We expected the 840 Series to be the first to show weakness, and that's exactly what happened. After 100TB of writes, we noticed the first evidence of flash failures in the drive's SMART attributes. The attribute covering reallocated sectors tallies the number of flash blocks have been retired and replaced by reserves in the overprovisioned area. There were only a few reallocated sectors at first, but the number grew dramatically on the way to 200TB, and the pace quickened on the path to 300TB.

At our most recent milestone, the 840 Series reports 833 reallocated sectors. Samsung remains tight-lipped about the size of each sector, but if AnandTech's 1.5MB estimate is accurate, our drive has used 1.2GB of its spare area to replace retired sectors. The 840 Series still has lots of overprovisioned flash in reserve, and it still offers the same user-accessible capacity as it did fresh out of the box. That said, its flash is clearly degrading at a much higher rate than the MLC NAND in the other SSDs—no surprise there.

Only two other SSDs have registered reallocated sectors thus far.
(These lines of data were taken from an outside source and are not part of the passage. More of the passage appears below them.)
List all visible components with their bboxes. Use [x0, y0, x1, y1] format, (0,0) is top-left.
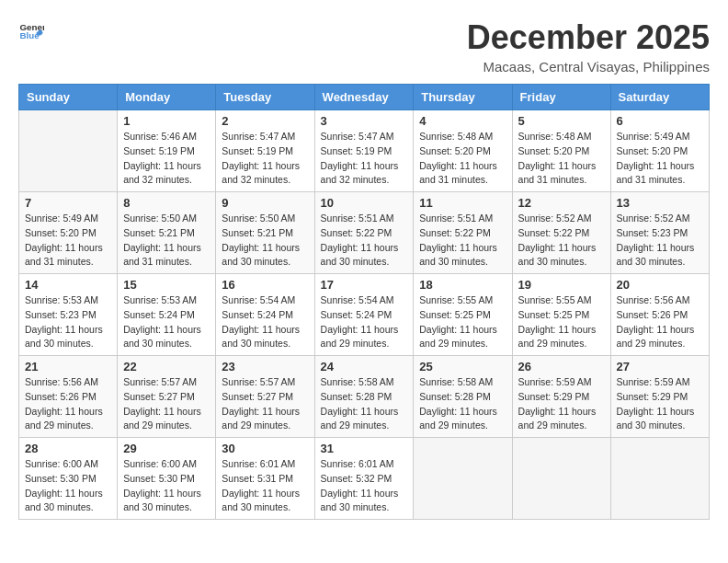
page-header: General Blue December 2025 Macaas, Centr…: [18, 18, 710, 75]
calendar-week-row: 7Sunrise: 5:49 AMSunset: 5:20 PMDaylight…: [19, 192, 710, 274]
day-number: 9: [222, 196, 308, 210]
calendar-cell: 28Sunrise: 6:00 AMSunset: 5:30 PMDayligh…: [19, 438, 118, 520]
day-detail: Sunrise: 5:48 AMSunset: 5:20 PMDaylight:…: [518, 130, 605, 188]
day-detail: Sunrise: 6:00 AMSunset: 5:30 PMDaylight:…: [25, 457, 111, 515]
calendar-cell: 26Sunrise: 5:59 AMSunset: 5:29 PMDayligh…: [512, 356, 610, 438]
calendar-cell: 5Sunrise: 5:48 AMSunset: 5:20 PMDaylight…: [512, 110, 610, 192]
day-number: 30: [222, 442, 308, 455]
calendar-cell: 23Sunrise: 5:57 AMSunset: 5:27 PMDayligh…: [216, 356, 314, 438]
calendar-cell: 1Sunrise: 5:46 AMSunset: 5:19 PMDaylight…: [118, 110, 216, 192]
calendar-cell: 31Sunrise: 6:01 AMSunset: 5:32 PMDayligh…: [314, 438, 414, 520]
day-detail: Sunrise: 5:55 AMSunset: 5:25 PMDaylight:…: [518, 293, 605, 351]
day-number: 12: [518, 196, 605, 210]
day-detail: Sunrise: 5:50 AMSunset: 5:21 PMDaylight:…: [222, 212, 308, 270]
day-number: 29: [123, 442, 210, 455]
day-number: 26: [518, 360, 605, 373]
title-block: December 2025 Macaas, Central Visayas, P…: [467, 18, 710, 75]
svg-text:Blue: Blue: [19, 30, 40, 40]
calendar-cell: 27Sunrise: 5:59 AMSunset: 5:29 PMDayligh…: [610, 356, 709, 438]
day-detail: Sunrise: 6:00 AMSunset: 5:30 PMDaylight:…: [123, 457, 210, 515]
header-thursday: Thursday: [414, 85, 512, 110]
day-number: 1: [123, 114, 210, 128]
calendar-week-row: 28Sunrise: 6:00 AMSunset: 5:30 PMDayligh…: [19, 438, 710, 520]
calendar-table: Sunday Monday Tuesday Wednesday Thursday…: [18, 84, 710, 520]
day-number: 27: [617, 360, 703, 373]
logo: General Blue: [18, 18, 44, 44]
day-detail: Sunrise: 5:46 AMSunset: 5:19 PMDaylight:…: [123, 130, 210, 188]
calendar-cell: 4Sunrise: 5:48 AMSunset: 5:20 PMDaylight…: [414, 110, 512, 192]
day-detail: Sunrise: 5:58 AMSunset: 5:28 PMDaylight:…: [321, 375, 408, 433]
day-detail: Sunrise: 5:58 AMSunset: 5:28 PMDaylight:…: [419, 375, 506, 433]
day-detail: Sunrise: 5:53 AMSunset: 5:23 PMDaylight:…: [25, 293, 111, 351]
day-number: 22: [123, 360, 210, 373]
day-number: 20: [617, 278, 703, 292]
day-detail: Sunrise: 5:53 AMSunset: 5:24 PMDaylight:…: [123, 293, 210, 351]
day-number: 16: [222, 278, 308, 292]
day-detail: Sunrise: 5:47 AMSunset: 5:19 PMDaylight:…: [222, 130, 308, 188]
day-detail: Sunrise: 5:59 AMSunset: 5:29 PMDaylight:…: [518, 375, 605, 433]
day-number: 11: [419, 196, 506, 210]
day-number: 25: [419, 360, 506, 373]
day-number: 21: [25, 360, 111, 373]
calendar-cell: 17Sunrise: 5:54 AMSunset: 5:24 PMDayligh…: [314, 274, 414, 356]
calendar-cell: [414, 438, 512, 520]
calendar-week-row: 14Sunrise: 5:53 AMSunset: 5:23 PMDayligh…: [19, 274, 710, 356]
day-number: 31: [321, 442, 408, 455]
day-detail: Sunrise: 6:01 AMSunset: 5:32 PMDaylight:…: [321, 457, 408, 515]
calendar-cell: 25Sunrise: 5:58 AMSunset: 5:28 PMDayligh…: [414, 356, 512, 438]
day-number: 5: [518, 114, 605, 128]
day-number: 8: [123, 196, 210, 210]
header-friday: Friday: [512, 85, 610, 110]
calendar-cell: 8Sunrise: 5:50 AMSunset: 5:21 PMDaylight…: [118, 192, 216, 274]
day-detail: Sunrise: 5:51 AMSunset: 5:22 PMDaylight:…: [321, 212, 408, 270]
day-number: 18: [419, 278, 506, 292]
calendar-cell: 13Sunrise: 5:52 AMSunset: 5:23 PMDayligh…: [610, 192, 709, 274]
logo-icon: General Blue: [18, 18, 44, 44]
calendar-cell: 10Sunrise: 5:51 AMSunset: 5:22 PMDayligh…: [314, 192, 414, 274]
calendar-cell: 15Sunrise: 5:53 AMSunset: 5:24 PMDayligh…: [118, 274, 216, 356]
day-number: 10: [321, 196, 408, 210]
day-detail: Sunrise: 5:56 AMSunset: 5:26 PMDaylight:…: [617, 293, 703, 351]
calendar-cell: 18Sunrise: 5:55 AMSunset: 5:25 PMDayligh…: [414, 274, 512, 356]
calendar-cell: 21Sunrise: 5:56 AMSunset: 5:26 PMDayligh…: [19, 356, 118, 438]
day-number: 6: [617, 114, 703, 128]
day-detail: Sunrise: 5:55 AMSunset: 5:25 PMDaylight:…: [419, 293, 506, 351]
calendar-cell: 6Sunrise: 5:49 AMSunset: 5:20 PMDaylight…: [610, 110, 709, 192]
day-number: 2: [222, 114, 308, 128]
calendar-cell: [610, 438, 709, 520]
header-wednesday: Wednesday: [314, 85, 414, 110]
day-detail: Sunrise: 5:47 AMSunset: 5:19 PMDaylight:…: [321, 130, 408, 188]
calendar-cell: 16Sunrise: 5:54 AMSunset: 5:24 PMDayligh…: [216, 274, 314, 356]
calendar-cell: 29Sunrise: 6:00 AMSunset: 5:30 PMDayligh…: [118, 438, 216, 520]
calendar-cell: 22Sunrise: 5:57 AMSunset: 5:27 PMDayligh…: [118, 356, 216, 438]
day-number: 13: [617, 196, 703, 210]
day-number: 24: [321, 360, 408, 373]
day-number: 7: [25, 196, 111, 210]
calendar-header-row: Sunday Monday Tuesday Wednesday Thursday…: [19, 85, 710, 110]
calendar-cell: [512, 438, 610, 520]
day-number: 17: [321, 278, 408, 292]
header-sunday: Sunday: [19, 85, 118, 110]
calendar-cell: 3Sunrise: 5:47 AMSunset: 5:19 PMDaylight…: [314, 110, 414, 192]
calendar-week-row: 21Sunrise: 5:56 AMSunset: 5:26 PMDayligh…: [19, 356, 710, 438]
day-number: 14: [25, 278, 111, 292]
calendar-cell: 7Sunrise: 5:49 AMSunset: 5:20 PMDaylight…: [19, 192, 118, 274]
day-number: 19: [518, 278, 605, 292]
calendar-cell: 30Sunrise: 6:01 AMSunset: 5:31 PMDayligh…: [216, 438, 314, 520]
header-saturday: Saturday: [610, 85, 709, 110]
day-detail: Sunrise: 5:52 AMSunset: 5:22 PMDaylight:…: [518, 212, 605, 270]
calendar-cell: 2Sunrise: 5:47 AMSunset: 5:19 PMDaylight…: [216, 110, 314, 192]
day-detail: Sunrise: 5:51 AMSunset: 5:22 PMDaylight:…: [419, 212, 506, 270]
day-detail: Sunrise: 5:48 AMSunset: 5:20 PMDaylight:…: [419, 130, 506, 188]
day-number: 4: [419, 114, 506, 128]
month-title: December 2025: [467, 18, 710, 57]
calendar-cell: 19Sunrise: 5:55 AMSunset: 5:25 PMDayligh…: [512, 274, 610, 356]
calendar-week-row: 1Sunrise: 5:46 AMSunset: 5:19 PMDaylight…: [19, 110, 710, 192]
header-monday: Monday: [118, 85, 216, 110]
day-detail: Sunrise: 5:52 AMSunset: 5:23 PMDaylight:…: [617, 212, 703, 270]
calendar-cell: 20Sunrise: 5:56 AMSunset: 5:26 PMDayligh…: [610, 274, 709, 356]
location-title: Macaas, Central Visayas, Philippines: [467, 59, 710, 75]
day-detail: Sunrise: 6:01 AMSunset: 5:31 PMDaylight:…: [222, 457, 308, 515]
day-number: 23: [222, 360, 308, 373]
day-number: 28: [25, 442, 111, 455]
The HyperX drive we're testing with incompressible data reported four reallocated sectors after 200TB of writes. That number hasn't changed since. However, the HyperX has been joined by the Intel 335 series, which now has one reallocated sector.

The Corsair Neutron GTX and the HyperX drive with compressible data are the only two that remain free of bad blocks after 300TB. Of course, the HyperX has written only 215TB to the flash thanks to its compression mojo.

In addition to tracking reallocated sectors, we're monitoring each drive's health using the included utility software. Samsung's SSD Magician app reports that the 840 Series and 840 Pro are both in "good" health despite the former's high reallocated sector count. Intel's SSD Toolbox says the 335 Series is in good health, as well. Corsair's SSD utility doesn't have a general health indicator, and Kingston's software doesn't cooperate with the Intel storage drivers on our test rigs. However, we can get health estimates for all the drives using Hard Disk Sentinel, which makes its own judgments based on SMART data.

  100TB 200TB 300TB
Corsair Neutron GTX 240GB 100% 100% 100%
Intel 335 Series 240GB 88% 73% 58%
Kingston HyperX 3K 240GB 100% 98% 98%
Kingston HyperX 3K 240GB (Comp) 100% 100% 100%
Samsung 840 Pro 256GB 78% 51% 26%
Samsung 840 Series 250GB 66% 19% 1%

Well, that's not very helpful. HD Sentinel seems to assess health using different SMART attributes for each SSD. The ratings for the 335 Series correspond to the "estimated life remaining" values produced by Intel's own software. There's no correlation between the Samsung software and HD Sentinel's assessment of the 840 Series and 840 Pro, though. It's unclear why HD Sentinel has such little faith in the 840 Pro, which hasn't suffered any flash failures. Even the low health ratings for the 840 Series seem a tad pessimistic given the amount of spare area in reserve.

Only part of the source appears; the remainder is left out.